_Records excerpted from a collection_.

.....

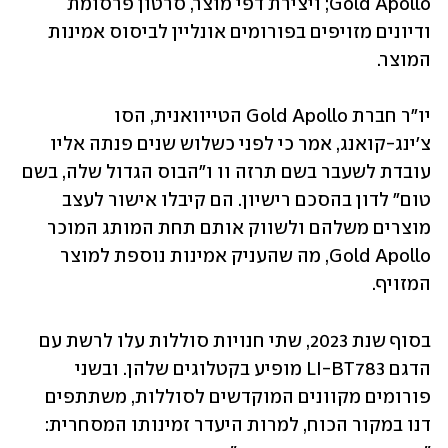
Gold Apollo; ויצירת דפי מוצר, סרטון פרסומת 
ודיונים מזויפים בפורומים אונליין לביסוס אמינות 
המוצר.
יו"ר חברת Gold Apollo הטייוואנית, הסו 
צ'ינג-קואנג, אמר כי לפני כשלוש שנים פנתה אליו 
עובדת לשעבר בשם תרזה וו ו"הבוס הגדול שלה, בשם 
טום" לדון בהסכם רישיון. הם קיבלו אישור לעצב 
מוצרים משלהם ולשווק אותם תחת המותג המוכר 
Gold Apollo, מה שהעניק אמינות נוספת למוצר 
המזויף.
בסוף שנת 2023, שתי חנויות סוללות עלו לרשת עם 
הדגם LI-BT783 מופיע בקטלוגים שלהן. ובשני 
פורומים מקוונים המוקדשים לסוללות, משתתפים 
דנו במקור הכוח, למרות היעדר זמינותו המסחרית: 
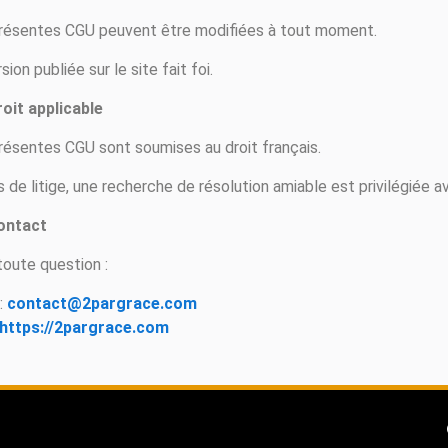
résentes CGU peuvent être modifiées à tout moment.
sion publiée sur le site fait foi.
roit applicable
résentes CGU sont soumises au droit français.
 de litige, une recherche de résolution amiable est privilégiée a
ontact
toute question :
 :
contact@2pargrace.com
https://2pargrace.com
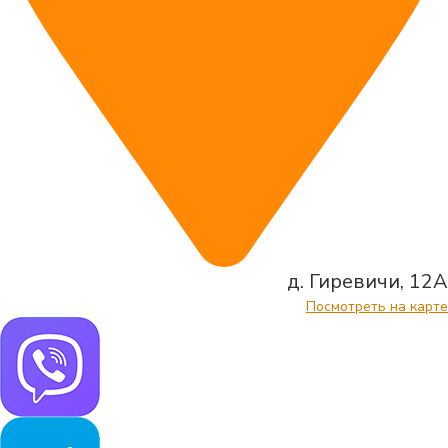
д. Гиревичи, 12А
Посмотреть на карте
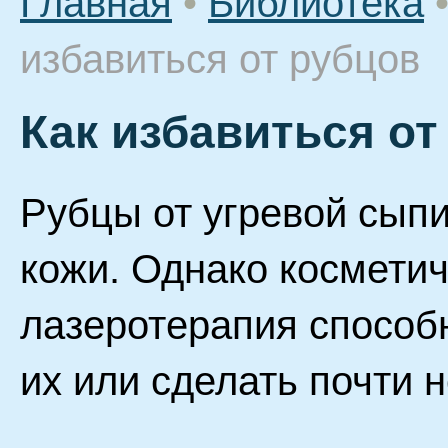
Главная
•
Библиотека
избавиться от рубцов
Как избавиться от
Рубцы от угревой сыпи
кожи. Однако косметич
лазеротерапия способ
их или сделать почти 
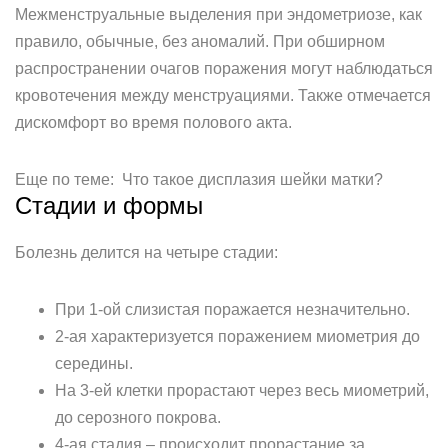
Межменструальные выделения при эндометриозе, как
правило, обычные, без аномалий. При обширном
распространении очагов поражения могут наблюдаться
кровотечения между менструациями. Также отмечается
дискомфорт во время полового акта.
Еще по теме: Что такое дисплазия шейки матки?
Стадии и формы
Болезнь делится на четыре стадии:
При 1-ой слизистая поражается незначительно.
2-ая характеризуется поражением миометрия до
середины.
На 3-ей клетки прорастают через весь миометрий,
до серозного покрова.
4-ая стадия – происходит прорастание за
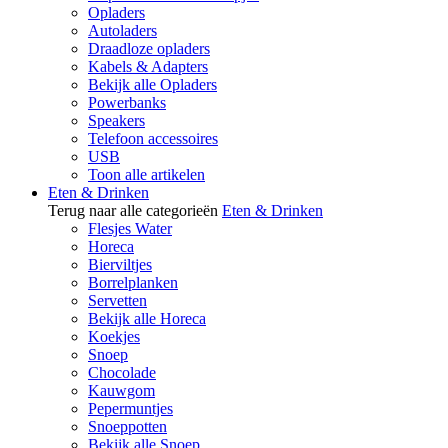
Opladers
Autoladers
Draadloze opladers
Kabels & Adapters
Bekijk alle Opladers
Powerbanks
Speakers
Telefoon accessoires
USB
Toon alle artikelen
Eten & Drinken
Terug naar alle categorieën
Eten & Drinken
Flesjes Water
Horeca
Bierviltjes
Borrelplanken
Servetten
Bekijk alle Horeca
Koekjes
Snoep
Chocolade
Kauwgom
Pepermuntjes
Snoeppotten
Bekijk alle Snoep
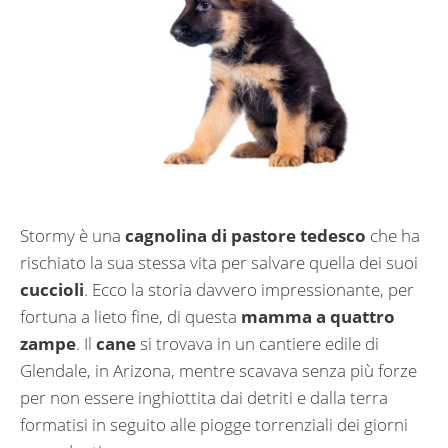
Stormy è una
cagnolina di pastore tedesco
che ha
rischiato la sua stessa vita per salvare quella dei suoi
cuccioli
. Ecco la storia davvero impressionante, per
fortuna a lieto fine, di questa
mamma a quattro
zampe
. Il
cane
si trovava in un cantiere edile di
Glendale, in Arizona, mentre scavava senza più forze
per non essere inghiottita dai detriti e dalla terra
formatisi in seguito alle piogge torrenziali dei giorni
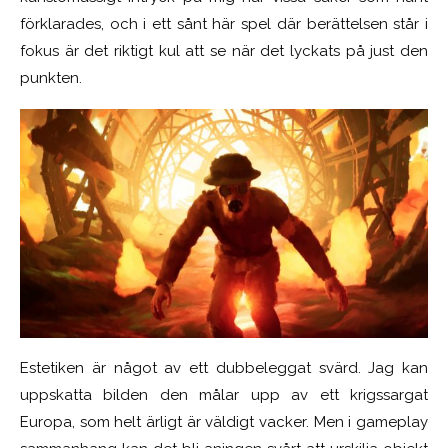
förklarades, och i ett sånt här spel där berättelsen står i
fokus är det riktigt kul att se när det lyckats på just den
punkten.
Estetiken är något av ett dubbeleggat svärd. Jag kan
uppskatta bilden den målar upp av ett krigssargat
Europa, som helt ärligt är väldigt vacker. Men i gameplay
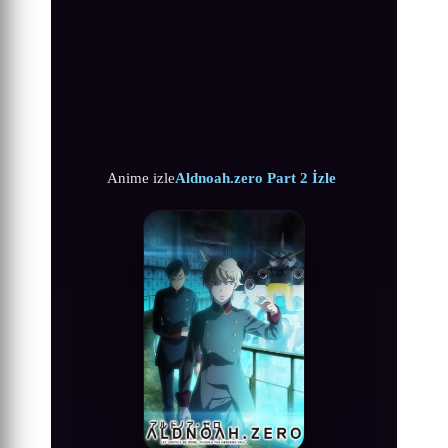
Anime izle
Aldnoah.zero Part 2 İzle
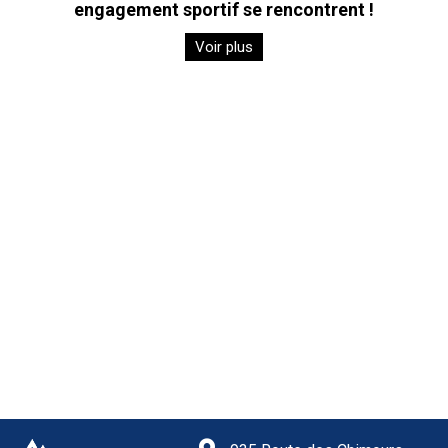
engagement sportif se rencontrent !
Voir plus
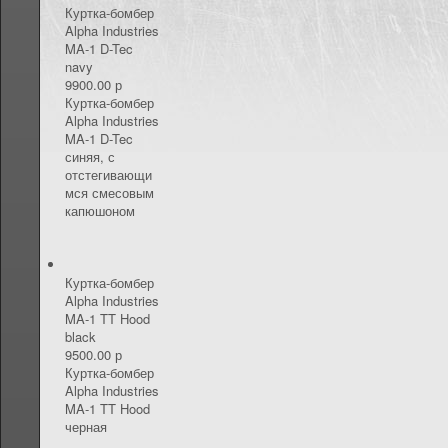
КОНТАКТЫ
Куртка-бомбер
Alpha Industries
MA-1 D-Tec
navy
9900.00 р
Куртка-бомбер
Alpha Industries
MA-1 D-Tec
синяя, с
отстегивающи
мся смесовым
капюшоном
Куртка-бомбер
Alpha Industries
MA-1 TT Hood
black
9500.00 р
Куртка-бомбер
Alpha Industries
MA-1 TT Hood
черная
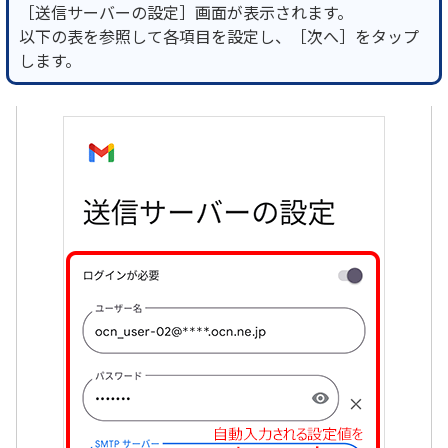
［送信サーバーの設定］画面が表示されます。
以下の表を参照して各項目を設定し、［次へ］をタップ
します。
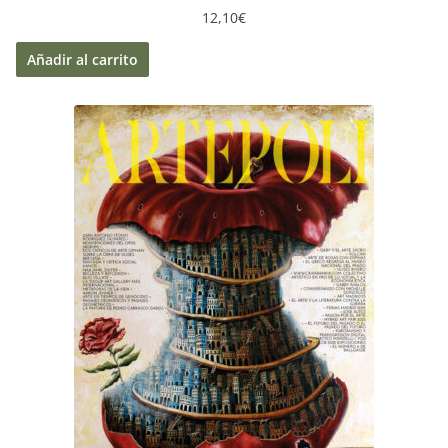
12,10
€
Añadir al carrito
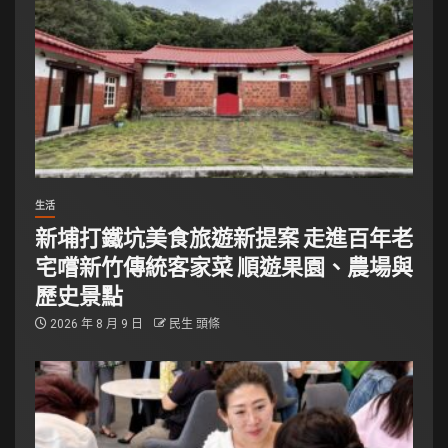
生活
新埔打鐵坑美食旅遊新提案 走進百年老
宅嚐新竹傳統客家菜 順遊果園、農場與
歷史景點
2026 年 8 月 9 日
民生 頭條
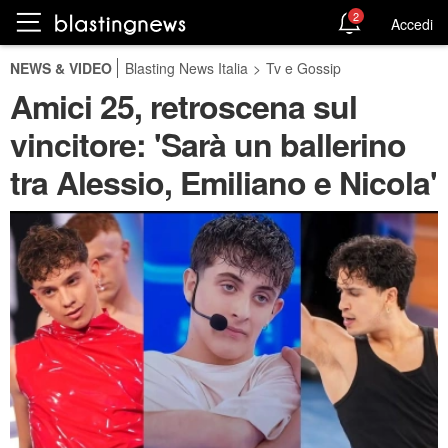
2
Accedi
NEWS & VIDEO
Blasting News Italia
>
Tv e Gossip
Amici 25, retroscena sul
vincitore: 'Sarà un ballerino
tra Alessio, Emiliano e Nicola'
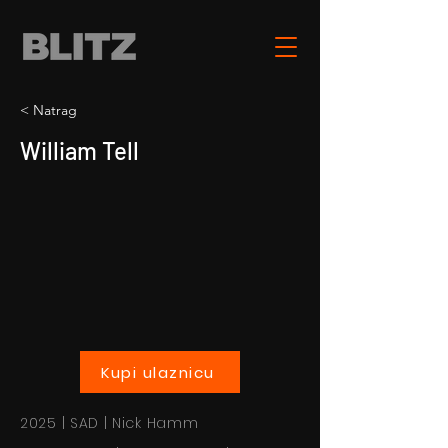
< Natrag
William Tell
Kupi ulaznicu
2025 | SAD | Nick Hamm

.....

_Problem details_. The answer must be an exact copy of the lines above, from the start of the records through the line with "פורומים מקוונים המוקדשים לסוללות, משתתפים", and of nothing else; no pictures belong in it.

_Response to this task_.
Gold Apollo; ויצירת דפי מוצר, סרטון פרסומת 
ודיונים מזויפים בפורומים אונליין לביסוס אמינות 
המוצר.
יו"ר חברת Gold Apollo הטייוואנית, הסו 
צ'ינג-קואנג, אמר כי לפני כשלוש שנים פנתה אליו 
עובדת לשעבר בשם תרזה וו ו"הבוס הגדול שלה, בשם 
טום" לדון בהסכם רישיון. הם קיבלו אישור לעצב 
מוצרים משלהם ולשווק אותם תחת המותג המוכר 
Gold Apollo, מה שהעניק אמינות נוספת למוצר 
המזויף.
בסוף שנת 2023, שתי חנויות סוללות עלו לרשת עם 
הדגם LI-BT783 מופיע בקטלוגים שלהן. ובשני 
פורומים מקוונים המוקדשים לסוללות, משתתפים 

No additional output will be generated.